Collecte de champignons
En effet, suivant un découpage étonnamment classique, cet épisode demande d'accomplir des tâches confiées par les Lakitu pour avancer. Elles consistent à des mini jeux d'adresse, des quizz ou des séances de recherche, souvent ponctuées de combats afin de délivrer les Toads des griffes des ennemis. Les chapitres se concluent régulièrement par une bataille un peu longuette à bord d'un Titancarton, dans la lignée de celles des précédents opus avec Bowser ou Luigi géant. Bien que ces joutes se déroulent désormais au sein d'une arène en trois dimensions, avec des zones pour récupérer de l'énergie via un exercice rythmique, le ridicule assumé de ce spectacle a surtout des allures de nouvel hommage aux séries Tokusatsu, pas nécessairement connues pour leurs inventivité. La redondance de la trame confirme ce manque d'inspiration, à l'instar du recyclage de nombreuses attaques frères. Heureusement, Paper Mario amène avec lui une ramette de techniques en trio aussi dévastatrices que ludiques, et ce n'est pas son seul argument de poids.
Supra Paper Mario
Rien ne change durant les déplacements sur la carte, puisque les ennemis demeurent visibles de manière à tenter de les éviter ou de les prendre par surprise (et vice-versa). Cependant une fois le combat engagé, Paper Mario déploie les aptitudes spécifiques que lui procure le matériaux dont il est constitué. Tout d'abord il peut bondir plus longtemps grâce à sa légèreté, pratique pour esquiver certains assauts, même si cela suppose de gérer l'atterrissage différemment. Or le timing (un chouïa plus tolérant) et l'assimilation des patterns adverses restent essentiels, au point de neutraliser les dommages, voire de contre-attaquer.
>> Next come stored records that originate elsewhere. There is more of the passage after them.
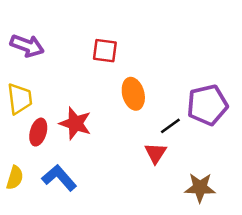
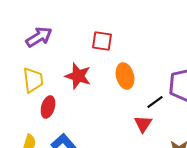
purple arrow: (27, 46) -> (39, 37), turned -52
red star: (75, 123) -> (78, 76), moved

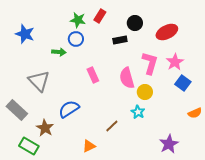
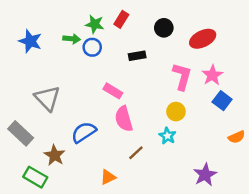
black rectangle: (120, 40) -> (137, 56), moved
green arrow: (59, 52) -> (72, 39), moved
pink rectangle: (93, 75) -> (113, 91), turned -35
pink semicircle: (127, 78) -> (124, 119), moved

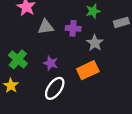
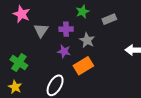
gray triangle: (46, 27) -> (41, 30), turned -42
purple star: (51, 63) -> (64, 51), moved

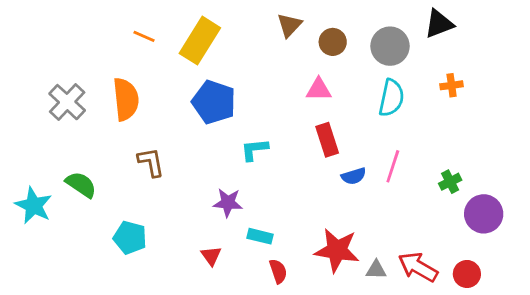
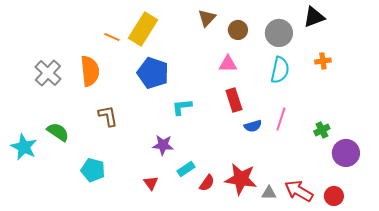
orange line: (144, 36) -> (112, 37), moved
cyan rectangle: (260, 236) -> (186, 169), turned -48
red semicircle: (278, 271) -> (207, 183), moved, turned 54

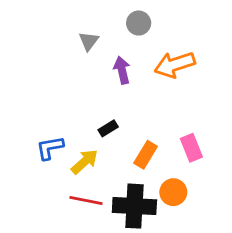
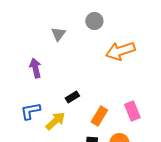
purple arrow: (122, 70) -> (35, 68), moved

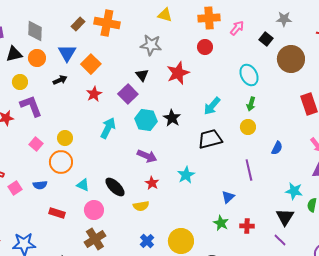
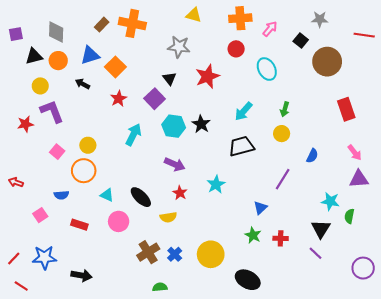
blue triangle: (67, 53) -> (90, 55), turned 42
cyan ellipse: (249, 75) -> (267, 69), moved
black arrow: (60, 80) -> (83, 84), turned -128
purple line: (249, 170) -> (283, 179), turned 45
pink square: (15, 188) -> (40, 215), moved
brown cross: (95, 239) -> (148, 252), moved

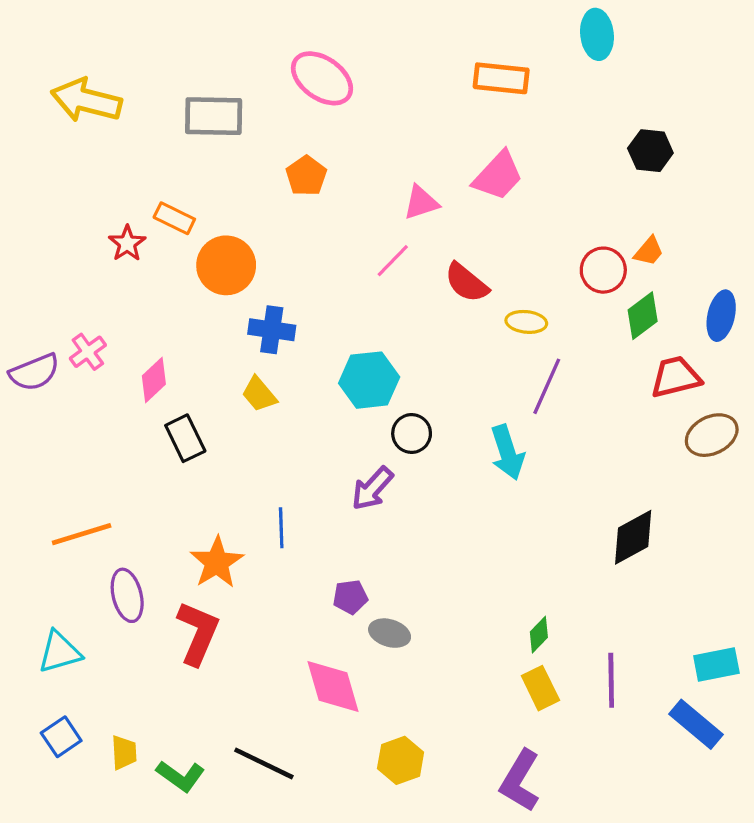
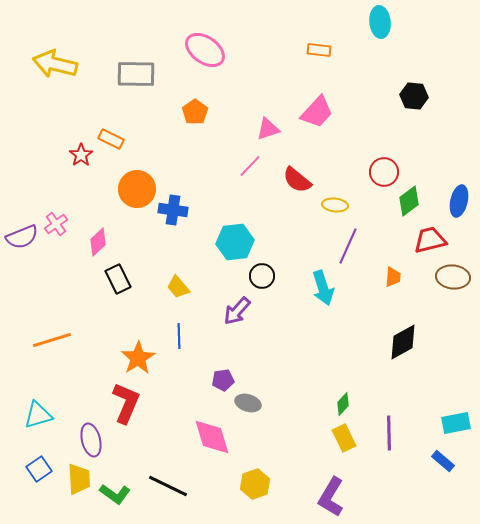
orange rectangle: (501, 78) -> (319, 50), size x0.7
orange trapezoid: (649, 251) -> (393, 277), moved, turned -35
orange circle: (226, 265) -> (137, 189), moved
yellow trapezoid: (259, 394) -> (178, 287), moved
brown ellipse: (712, 435) -> (453, 277), turned 32
purple ellipse: (127, 595) -> (91, 440), moved
blue rectangle: (696, 724) -> (443, 461), size x0.7
yellow trapezoid: (124, 752) -> (79, 479), size x1.4

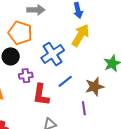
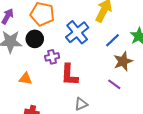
blue line: (65, 81) -> (112, 40), moved
purple line: (84, 108) -> (114, 84), turned -40

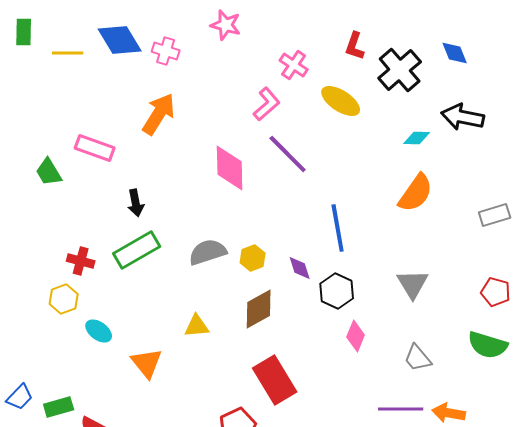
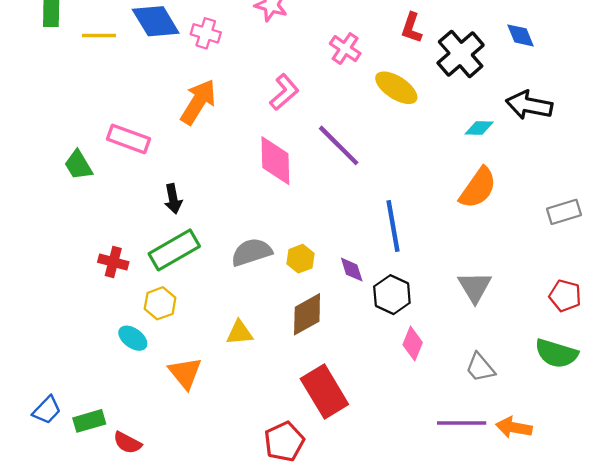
pink L-shape: (267, 104) -> (284, 92), moved
yellow hexagon: (64, 299) -> (160, 303), moved

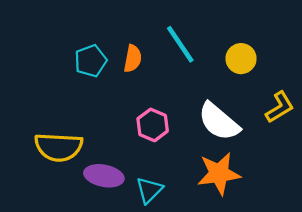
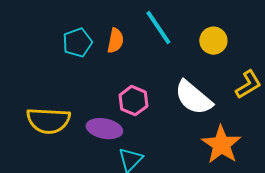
orange star: (219, 174) -> (221, 145), moved, turned -30
purple ellipse: (104, 176) -> (104, 129), moved

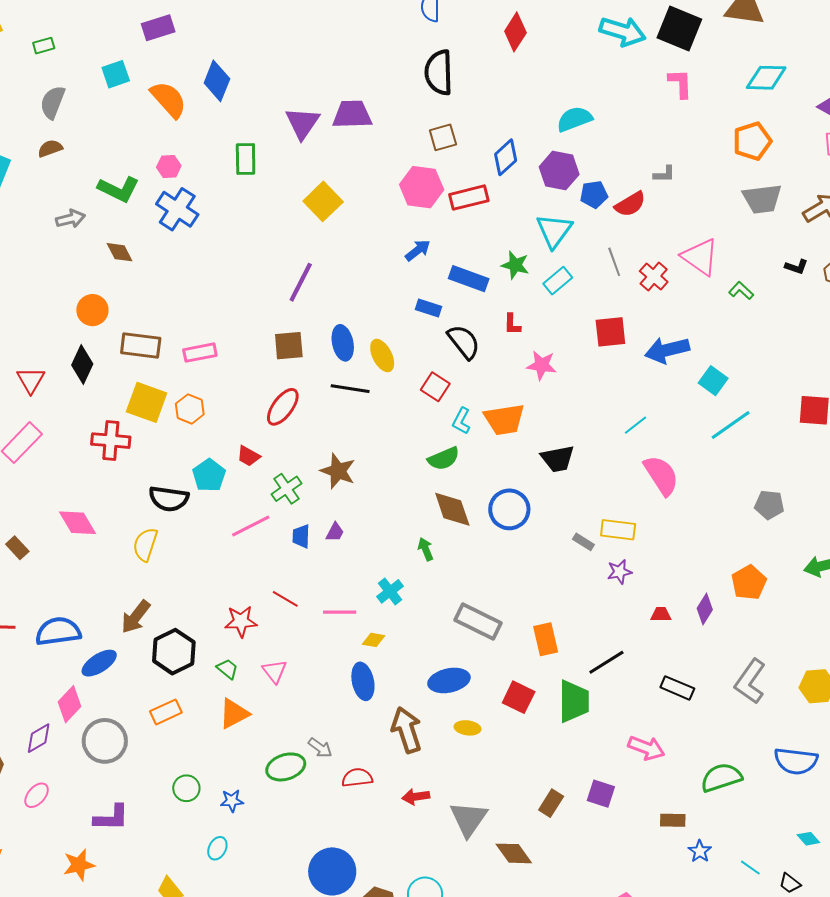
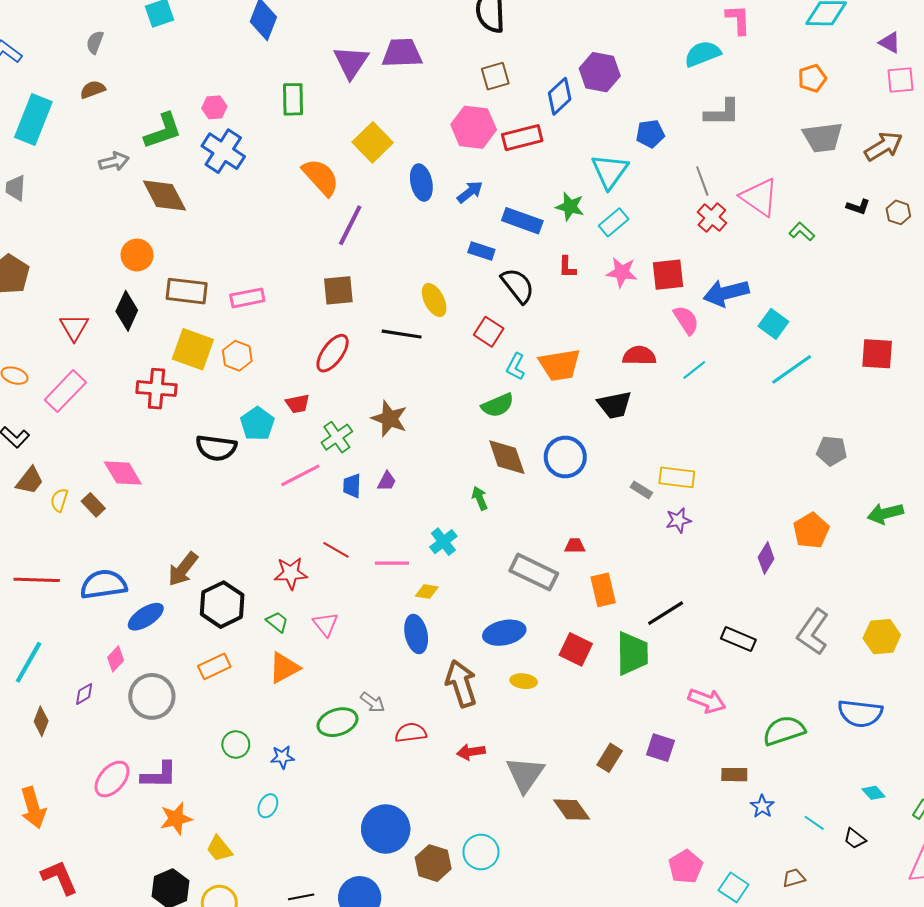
orange semicircle: (169, 99) -> (321, 177), moved
gray semicircle: (53, 102) -> (95, 42), size x0.7
cyan semicircle: (574, 119) -> (703, 54), moved
orange pentagon: (752, 141) -> (812, 78), size x0.7
purple hexagon: (559, 171) -> (600, 72), moved
gray L-shape: (664, 174) -> (722, 113), size x1.6
green L-shape: (118, 189) -> (163, 131), turned -45
red semicircle: (630, 204) -> (639, 356), moved, turned -148
brown diamond: (120, 252) -> (164, 195), size x1.6
gray line: (614, 262) -> (702, 181), moved
blue ellipse: (343, 343) -> (421, 183), moved
pink star: (542, 365) -> (622, 272), moved
red trapezoid: (248, 456) -> (298, 404), turned -40
pink semicircle: (661, 475) -> (686, 320), moved, size x0.7
yellow semicircle: (145, 544) -> (59, 500), moved, size x0.7
brown rectangle: (17, 548) -> (93, 505), moved
red trapezoid: (661, 614) -> (575, 546), moved
pink diamond: (70, 704) -> (116, 659), size x0.7
purple diamond: (39, 738) -> (84, 694), size x0.7
pink ellipse: (37, 795) -> (112, 779), moved, size x1.4
orange star: (79, 865) -> (176, 819), moved

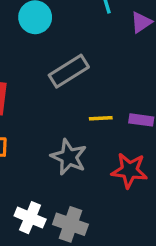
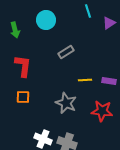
gray rectangle: (69, 71) -> (66, 52), size x0.7

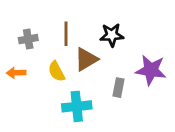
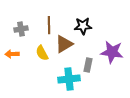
cyan cross: (77, 106) -> (69, 79), moved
Idem pour les phases offensives, où Paper Mario étale toute sa puissance. Sur le papier, ses caractéristiques semblent plus faibles que ses compères, mais il est capable de réaliser des copies de lui même, ce qui multiplie proportionnellement le nombre de ses coups. En outre ses doublures jouent le rôle de gardes du corps, les (ré)générer coûtant un tour. Pas cher pour une telle arme de destruction massive, y compris face à des énergumènes dont la déclinaison aplatie se révèle également plus rugueuse...
Origamiibo
Cet épisode conserve pourtant l'option autorisant de réessayer à l'infini en cas d'échec, ainsi que le mode (très) facile, avec l'impossibilité de décrocher les prix des défis experts pour unique contrepartie. Évidemment les facétieux Boss sont susceptibles de froisser les néophytes, le temps de découvrir leurs faiblesses, toutefois le challenge perd en relief. Pire, les cartes personnages obtenues par le biais des amiibo compatibles se montrent d'une efficacité démesurée. Et si la restriction d'un usage par combat contrebalance quelque peu leur impact, les versions brillantes créées à partir de deux figurines identiques en remettent une couche avec des points étoiles bonus destinés aux cartes de combat. Ces dernières ne nécessitent pas d'amiibo et introduisent un système nettement plus équilibré, qui remplace ingénieusement les stickers jetables du dernier volet de Paper Mario en guise de magie. L'élaboration des paquets étoffe sensiblement l'aspect stratégique tout en stimulant la collectionnite, tandis que la chasse aux haricots pour booster ses troupes prolonge l'intérêt sur le long terme. De là à penser qu'AlphaDream songe déjà à autre chose, il n'y a qu'un pas.